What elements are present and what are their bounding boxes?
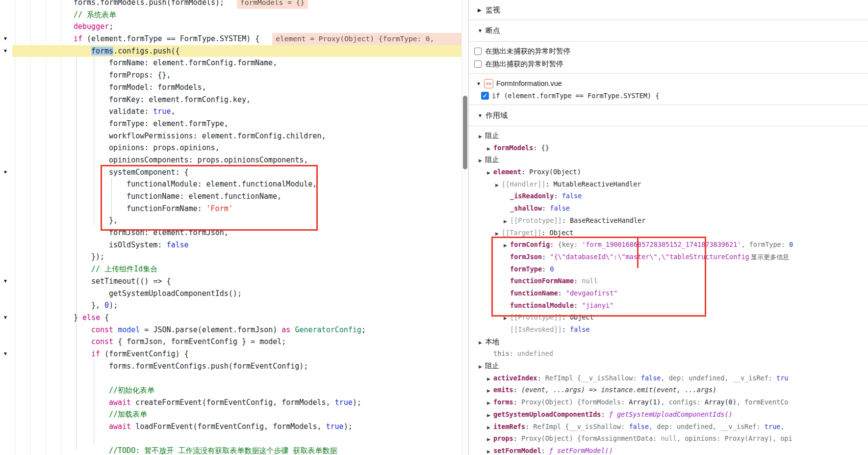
chevron-right-icon[interactable]: ▶ (495, 179, 502, 190)
chevron-right-icon[interactable]: ▶ (479, 131, 485, 142)
code-line[interactable]: const model = JSON.parse(element.formJso… (0, 324, 461, 336)
code-line[interactable]: formKey: element.formConfig.key, (0, 94, 461, 106)
code-line[interactable]: functionFormName: 'Form' (0, 203, 461, 215)
scope-row[interactable]: this: undefined (469, 348, 868, 360)
pause-caught-exceptions-row[interactable]: 在抛出捕获的异常时暂停 (474, 57, 868, 70)
code-line[interactable]: getSystemUploadComponentIds(); (0, 288, 461, 300)
checkbox-unchecked-icon[interactable] (474, 48, 482, 55)
scope-row[interactable]: ▶本地 (469, 336, 868, 348)
breakpoint-code-snippet[interactable]: if (element.formType == FormType.SYSTEM)… (492, 92, 659, 100)
scope-row[interactable]: ▶[[Prototype]]: BaseReactiveHandler (469, 214, 868, 227)
code-line[interactable]: formProps: {}, (0, 69, 461, 81)
chevron-down-icon[interactable]: ▼ (478, 28, 485, 33)
chevron-right-icon[interactable]: ▶ (478, 7, 485, 13)
code-fold-icon[interactable]: ▼ (2, 169, 9, 176)
code-line[interactable]: await createFormEvent(formEventConfig, f… (0, 397, 461, 409)
code-line[interactable]: opinions: props.opinions, (0, 142, 461, 154)
chevron-right-icon[interactable]: ▶ (487, 409, 493, 421)
code-line[interactable]: formName: element.formConfig.formName, (0, 57, 461, 69)
section-watch[interactable]: ▶ 监视 (469, 0, 868, 20)
scope-row[interactable]: ▶activeIndex: RefImpl {__v_isShallow: fa… (469, 372, 868, 384)
chevron-right-icon[interactable]: ▶ (487, 385, 493, 396)
section-scope[interactable]: ▼ 作用域 (469, 105, 868, 126)
chevron-right-icon[interactable]: ▶ (487, 373, 493, 384)
scope-row[interactable]: ▶formModels: {} (469, 142, 868, 154)
code-line[interactable]: functionalModule: element.functionalModu… (0, 178, 461, 190)
scope-row[interactable]: ▶getSystemUploadComponentIds: ƒ getSyste… (469, 408, 868, 421)
editor-scrollbar-thumb[interactable] (463, 96, 467, 169)
chevron-down-icon[interactable]: ▼ (478, 113, 485, 118)
code-line[interactable] (0, 372, 461, 384)
chevron-right-icon[interactable]: ▶ (479, 361, 485, 372)
code-line[interactable]: formModel: formModels, (0, 81, 461, 94)
code-line[interactable]: forms.formEventConfigs.push(formEventCon… (0, 360, 461, 373)
code-line[interactable]: const { formJson, formEventConfig } = mo… (0, 336, 461, 348)
chevron-right-icon[interactable]: ▶ (487, 433, 493, 445)
code-line[interactable]: workflowPermissions: element.formConfig.… (0, 130, 461, 142)
scope-row[interactable]: functionalModule: "jianyi" (469, 299, 868, 312)
code-line[interactable]: forms.formModels.push(formModels);formMo… (0, 0, 461, 9)
breakpoint-file-row[interactable]: ▼ <> FormInformation.vue (469, 78, 868, 89)
scope-row[interactable]: _isReadonly: false (469, 190, 868, 202)
code-line-execution[interactable]: forms.configs.push({ (0, 45, 461, 57)
scope-row[interactable]: [[IsRevoked]]: false (469, 323, 868, 336)
code-fold-icon[interactable]: ▼ (2, 35, 9, 42)
code-line[interactable]: if (formEventConfig) { (0, 348, 461, 360)
scope-row[interactable]: functionFormName: null (469, 275, 868, 287)
scope-row[interactable]: ▶formConfig: {key: 'form_190016868572830… (469, 239, 868, 251)
code-line[interactable]: if (element.formType == FormType.SYSTEM)… (0, 33, 461, 45)
code-line[interactable]: }, 0); (0, 299, 461, 312)
breakpoint-entry-row[interactable]: ✓ if (element.formType == FormType.SYSTE… (469, 89, 868, 102)
chevron-right-icon[interactable]: ▶ (487, 143, 493, 154)
scope-row[interactable]: functionName: "devgaofirst" (469, 287, 868, 299)
scope-row[interactable]: ▶阻止 (469, 130, 868, 142)
code-line[interactable]: //加载表单 (0, 408, 461, 421)
chevron-down-icon[interactable]: ▼ (476, 81, 483, 86)
code-line[interactable]: //TODO: 暂不放开 工作流没有获取表单数据这个步骤 获取表单数据 (0, 445, 461, 455)
editor-scrollbar-track[interactable] (461, 0, 468, 455)
code-line[interactable]: formType: element.formType, (0, 118, 461, 130)
chevron-right-icon[interactable]: ▶ (504, 215, 510, 227)
scope-row[interactable]: ▶阻止 (469, 154, 868, 166)
code-fold-icon[interactable]: ▼ (2, 314, 9, 321)
code-fold-icon[interactable]: ▼ (2, 48, 9, 54)
scope-row[interactable]: ▶[[Target]]: Object (469, 227, 868, 239)
scope-row[interactable]: ▶阻止 (469, 360, 868, 372)
code-line[interactable]: // 系统表单 (0, 9, 461, 21)
checkbox-checked-icon[interactable]: ✓ (481, 92, 489, 100)
chevron-right-icon[interactable]: ▶ (479, 337, 485, 348)
code-line[interactable]: functionName: element.functionName, (0, 190, 461, 203)
pause-uncaught-exceptions-row[interactable]: 在抛出未捕获的异常时暂停 (474, 45, 868, 57)
code-fold-icon[interactable]: ▼ (2, 350, 9, 357)
scope-row[interactable]: _shallow: false (469, 202, 868, 214)
code-line[interactable]: //初始化表单 (0, 384, 461, 397)
code-line[interactable]: validate: true, (0, 106, 461, 118)
code-fold-icon[interactable]: ▼ (2, 278, 9, 285)
code-line[interactable]: }, (0, 214, 461, 227)
code-line[interactable]: isOldSystem: false (0, 239, 461, 251)
code-line[interactable]: // 上传组件Id集合 (0, 263, 461, 275)
chevron-right-icon[interactable]: ▶ (487, 422, 493, 433)
scope-row[interactable]: ▶element: Proxy(Object) (469, 166, 868, 178)
source-editor-pane[interactable]: forms.formModels.push(formModels);formMo… (0, 0, 461, 455)
checkbox-unchecked-icon[interactable] (474, 60, 482, 68)
chevron-right-icon[interactable]: ▶ (487, 167, 493, 178)
chevron-right-icon[interactable]: ▶ (487, 397, 493, 408)
scope-row[interactable]: ▶forms: Proxy(Object) {formModels: Array… (469, 396, 868, 408)
code-line[interactable]: formJson: element.formJson, (0, 227, 461, 239)
code-line[interactable]: } else { (0, 312, 461, 324)
code-line[interactable]: }); (0, 251, 461, 263)
chevron-right-icon[interactable]: ▶ (495, 228, 502, 239)
scope-row[interactable]: ▶itemRefs: RefImpl {__v_isShallow: false… (469, 421, 868, 433)
scope-row[interactable]: ▶[[Prototype]]: Object (469, 311, 868, 323)
scope-row[interactable]: ▶[[Handler]]: MutableReactiveHandler (469, 178, 868, 190)
chevron-right-icon[interactable]: ▶ (504, 240, 510, 251)
section-breakpoints[interactable]: ▼ 断点 (469, 20, 868, 42)
code-line[interactable]: await loadFormEvent(formEventConfig, for… (0, 421, 461, 433)
code-line[interactable]: opinionsComponents: props.opinionsCompon… (0, 154, 461, 166)
code-line[interactable]: debugger; (0, 21, 461, 33)
scope-row[interactable]: ▶props: Proxy(Object) {formAssignmentDat… (469, 432, 868, 445)
scope-row[interactable]: ▶emits: (event, ...args) => instance.emi… (469, 384, 868, 396)
scope-row[interactable]: formJson: "{\"databaseId\":\"master\",\"… (469, 251, 868, 263)
scope-row[interactable]: ▶setFormModel: ƒ setFormModel() (469, 445, 868, 455)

* * *

Set down all of the entries exactly as they stand, without any image.

What elements are present and what are their bounding boxes?
chevron-right-icon[interactable]: ▶ (495, 179, 502, 190)
chevron-right-icon[interactable]: ▶ (479, 131, 485, 142)
code-line[interactable]: const model = JSON.parse(element.formJso… (0, 324, 461, 336)
code-line[interactable]: formKey: element.formConfig.key, (0, 94, 461, 106)
code-line[interactable]: functionFormName: 'Form' (0, 203, 461, 215)
scope-row[interactable]: this: undefined (469, 348, 868, 360)
pause-caught-exceptions-row[interactable]: 在抛出捕获的异常时暂停 (474, 57, 868, 70)
code-line[interactable]: getSystemUploadComponentIds(); (0, 288, 461, 300)
checkbox-unchecked-icon[interactable] (474, 48, 482, 55)
scope-row[interactable]: ▶本地 (469, 336, 868, 348)
breakpoint-code-snippet[interactable]: if (element.formType == FormType.SYSTEM)… (492, 92, 659, 100)
scope-row[interactable]: ▶[[Prototype]]: BaseReactiveHandler (469, 214, 868, 227)
code-line[interactable]: formProps: {}, (0, 69, 461, 81)
chevron-down-icon[interactable]: ▼ (478, 28, 485, 33)
chevron-right-icon[interactable]: ▶ (478, 7, 485, 13)
code-fold-icon[interactable]: ▼ (2, 169, 9, 176)
code-line[interactable]: await createFormEvent(formEventConfig, f… (0, 397, 461, 409)
code-line[interactable]: opinions: props.opinions, (0, 142, 461, 154)
chevron-right-icon[interactable]: ▶ (487, 409, 493, 421)
code-line[interactable]: formName: element.formConfig.formName, (0, 57, 461, 69)
section-watch[interactable]: ▶ 监视 (469, 0, 868, 20)
scope-row[interactable]: ▶activeIndex: RefImpl {__v_isShallow: fa… (469, 372, 868, 384)
chevron-right-icon[interactable]: ▶ (487, 385, 493, 396)
section-scope[interactable]: ▼ 作用域 (469, 105, 868, 126)
chevron-right-icon[interactable]: ▶ (487, 373, 493, 384)
scope-row[interactable]: ▶formModels: {} (469, 142, 868, 154)
code-line[interactable]: functionalModule: element.functionalModu… (0, 178, 461, 190)
scope-row[interactable]: ▶getSystemUploadComponentIds: ƒ getSyste… (469, 408, 868, 421)
editor-scrollbar-thumb[interactable] (463, 96, 467, 169)
chevron-down-icon[interactable]: ▼ (478, 113, 485, 118)
code-line[interactable] (0, 372, 461, 384)
chevron-right-icon[interactable]: ▶ (479, 361, 485, 372)
code-line[interactable]: formModel: formModels, (0, 81, 461, 94)
code-line[interactable]: forms.formEventConfigs.push(formEventCon… (0, 360, 461, 373)
code-line[interactable]: const { formJson, formEventConfig } = mo… (0, 336, 461, 348)
chevron-right-icon[interactable]: ▶ (487, 433, 493, 445)
code-line[interactable]: workflowPermissions: element.formConfig.… (0, 130, 461, 142)
scope-row[interactable]: functionalModule: "jianyi" (469, 299, 868, 312)
code-line[interactable]: forms.formModels.push(formModels);formMo… (0, 0, 461, 9)
breakpoint-file-row[interactable]: ▼ <> FormInformation.vue (469, 78, 868, 89)
scope-row[interactable]: _isReadonly: false (469, 190, 868, 202)
code-line-execution[interactable]: forms.configs.push({ (0, 45, 461, 57)
scope-row[interactable]: [[IsRevoked]]: false (469, 323, 868, 336)
code-fold-icon[interactable]: ▼ (2, 35, 9, 42)
code-line[interactable]: if (formEventConfig) { (0, 348, 461, 360)
scope-row[interactable]: functionFormName: null (469, 275, 868, 287)
scope-row[interactable]: ▶formConfig: {key: 'form_190016868572830… (469, 239, 868, 251)
code-line[interactable]: if (element.formType == FormType.SYSTEM)… (0, 33, 461, 45)
code-line[interactable]: }, 0); (0, 299, 461, 312)
breakpoint-entry-row[interactable]: ✓ if (element.formType == FormType.SYSTE… (469, 89, 868, 102)
chevron-right-icon[interactable]: ▶ (487, 143, 493, 154)
scope-row[interactable]: functionName: "devgaofirst" (469, 287, 868, 299)
scope-row[interactable]: ▶阻止 (469, 130, 868, 142)
code-line[interactable]: //加载表单 (0, 408, 461, 421)
chevron-down-icon[interactable]: ▼ (476, 81, 483, 86)
code-line[interactable]: //TODO: 暂不放开 工作流没有获取表单数据这个步骤 获取表单数据 (0, 445, 461, 455)
editor-scrollbar-track[interactable] (461, 0, 468, 455)
code-line[interactable]: formType: element.formType, (0, 118, 461, 130)
chevron-right-icon[interactable]: ▶ (504, 215, 510, 227)
scope-row[interactable]: ▶阻止 (469, 154, 868, 166)
code-fold-icon[interactable]: ▼ (2, 314, 9, 321)
code-fold-icon[interactable]: ▼ (2, 48, 9, 54)
scope-row[interactable]: ▶[[Target]]: Object (469, 227, 868, 239)
scope-row[interactable]: ▶阻止 (469, 360, 868, 372)
code-line[interactable]: // 系统表单 (0, 9, 461, 21)
checkbox-checked-icon[interactable]: ✓ (481, 92, 489, 100)
chevron-right-icon[interactable]: ▶ (479, 337, 485, 348)
code-line[interactable]: functionName: element.functionName, (0, 190, 461, 203)
pause-uncaught-exceptions-row[interactable]: 在抛出未捕获的异常时暂停 (474, 45, 868, 57)
code-fold-icon[interactable]: ▼ (2, 350, 9, 357)
scope-row[interactable]: _shallow: false (469, 202, 868, 214)
code-line[interactable]: //初始化表单 (0, 384, 461, 397)
code-line[interactable]: validate: true, (0, 106, 461, 118)
code-fold-icon[interactable]: ▼ (2, 278, 9, 285)
code-line[interactable]: }, (0, 214, 461, 227)
code-line[interactable]: isOldSystem: false (0, 239, 461, 251)
code-line[interactable]: // 上传组件Id集合 (0, 263, 461, 275)
chevron-right-icon[interactable]: ▶ (487, 422, 493, 433)
scope-row[interactable]: ▶element: Proxy(Object) (469, 166, 868, 178)
source-editor-pane[interactable]: forms.formModels.push(formModels);formMo… (0, 0, 461, 455)
checkbox-unchecked-icon[interactable] (474, 60, 482, 68)
chevron-right-icon[interactable]: ▶ (487, 167, 493, 178)
chevron-right-icon[interactable]: ▶ (487, 397, 493, 408)
scope-row[interactable]: ▶forms: Proxy(Object) {formModels: Array… (469, 396, 868, 408)
code-line[interactable]: formJson: element.formJson, (0, 227, 461, 239)
code-line[interactable]: } else { (0, 312, 461, 324)
code-line[interactable]: }); (0, 251, 461, 263)
chevron-right-icon[interactable]: ▶ (495, 228, 502, 239)
scope-row[interactable]: ▶itemRefs: RefImpl {__v_isShallow: false… (469, 421, 868, 433)
scope-row[interactable]: ▶[[Prototype]]: Object (469, 311, 868, 323)
scope-row[interactable]: ▶[[Handler]]: MutableReactiveHandler (469, 178, 868, 190)
chevron-right-icon[interactable]: ▶ (504, 240, 510, 251)
section-breakpoints[interactable]: ▼ 断点 (469, 20, 868, 42)
code-line[interactable]: await loadFormEvent(formEventConfig, for… (0, 421, 461, 433)
code-line[interactable]: opinionsComponents: props.opinionsCompon… (0, 154, 461, 166)
code-line[interactable]: debugger; (0, 21, 461, 33)
scope-row[interactable]: ▶props: Proxy(Object) {formAssignmentDat… (469, 432, 868, 445)
scope-row[interactable]: ▶emits: (event, ...args) => instance.emi… (469, 384, 868, 396)
scope-row[interactable]: formJson: "{\"databaseId\":\"master\",\"… (469, 251, 868, 263)
scope-row[interactable]: ▶setFormModel: ƒ setFormModel() (469, 445, 868, 455)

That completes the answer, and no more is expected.